Legal Malpractice, Bad-Faith Case Moved From Phila. to Dauphin
A firm's reference on its website to an office in Exton, Pa., accommodating "its clients in Philadelphia and the surrounding Delaware Valley" does not show that the firm had enough business in the city to keep a legal malpractice case in Philadelphia courts, the Superior Court has ruled.
In the decision, which upholds a Philadelphia Court of Common Pleas ruling transferring the case to the Dauphin County Court of Common Pleas, the court decided that the website reference and the firm's "infrequent" business in Philadelphia were insufficient to overrule the transfer.
Writing the memorandum opinion in Schriner v. Latsha Davis Yohe & McKenna, Judge Jacqueline O. Shogan relied on the state Supreme Court's 1990 decision in Purcell v. Bryn Mawr Hospital, holding that advertisements in a Philadelphia phonebook and newspaper were not sufficient to require Philadelphia venue.
"The same sort of advertisement appearing on an Internet website is not treated any differently," she said. "The trial court's determination that appellees have not regularly conducted business in Philadelphia County is supported by the record."
In a separate ruling involving matters stemming from the same toxic tort, the Superior Court further found that the case against several insurers was likewise properly moved to Dauphin County from Philadelphia.
Judges Susan Peikes Gantman and William H. Platt joined the opinion. Platt wrote the memorandum opinion for the decision in Schriner v. One Beacon Insurance, the case against the insurance carriers.

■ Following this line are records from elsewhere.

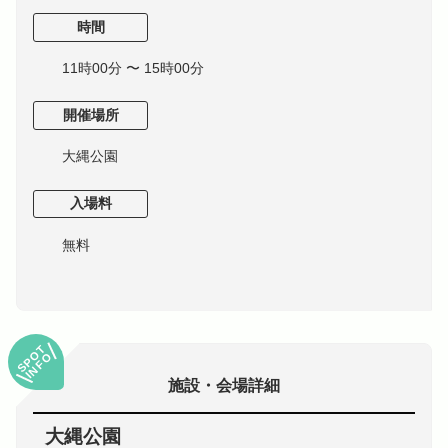
時間
11時00分 〜 15時00分
開催場所
大縄公園
入場料
無料
SPOT
INFO
施設・会場詳細
大縄公園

Both cases stem from a toxic tort claim litigated in Dauphin County. Plaintiffs Michael and Robin Schriner alleged that they were exposed to toxic mold in a property they rented in Dauphin County.

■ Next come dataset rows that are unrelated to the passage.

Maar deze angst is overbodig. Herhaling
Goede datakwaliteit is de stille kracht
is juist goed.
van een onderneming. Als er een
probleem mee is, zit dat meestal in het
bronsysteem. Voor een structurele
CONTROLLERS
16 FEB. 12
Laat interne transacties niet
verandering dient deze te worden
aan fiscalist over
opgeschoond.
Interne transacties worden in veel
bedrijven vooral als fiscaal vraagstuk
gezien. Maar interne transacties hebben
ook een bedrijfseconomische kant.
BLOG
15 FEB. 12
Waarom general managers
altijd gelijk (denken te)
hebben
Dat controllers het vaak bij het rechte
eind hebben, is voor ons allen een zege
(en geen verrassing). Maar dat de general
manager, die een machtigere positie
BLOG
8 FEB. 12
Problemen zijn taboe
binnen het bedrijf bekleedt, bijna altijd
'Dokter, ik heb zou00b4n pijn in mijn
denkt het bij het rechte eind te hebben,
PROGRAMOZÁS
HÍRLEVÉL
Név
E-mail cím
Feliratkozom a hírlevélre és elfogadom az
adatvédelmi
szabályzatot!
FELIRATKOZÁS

After the jury awarded $5.1 million for the plaintiffs' allegedly resultant brain damage and breast cancer, several insurance carriers, including One Beacon Insurance Co., sought to intervene in the underlying action and strike the judgment.

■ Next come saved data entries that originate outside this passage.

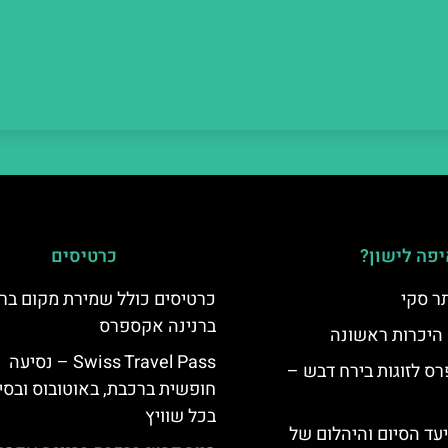
פה לישון?
כרטיסים
ר סקי
כרטיסים כולל שמירת מקום בר
ברנינה אקספרס
 היכרות ראשונה
Swiss Travel Pass – נסיעה
ס לזוגות בירח דבש –
חופשית ברכבת, באוטובוס ובסי
בכל שוויץ
יעד הסיום והיהלום של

The Dauphin County Court of Common Pleas granted the intervention and struck the judgment, and the Schriners then filed suit in Philadelphia against the insurance carriers alleging bad faith, negligence, breach of contract, breach of fiduciary duty and unfair trades, among other things.
The Schriners also filed a separate claim against attorneys Kevin M. McKenna and Mark Morford, and their firm, Latsha Davis Yohe & McKenna, alleging legal malpractice. Although Shogan's opinion did not explain who the attorneys represented, an earlier opinion described the attorneys as representing the property owners.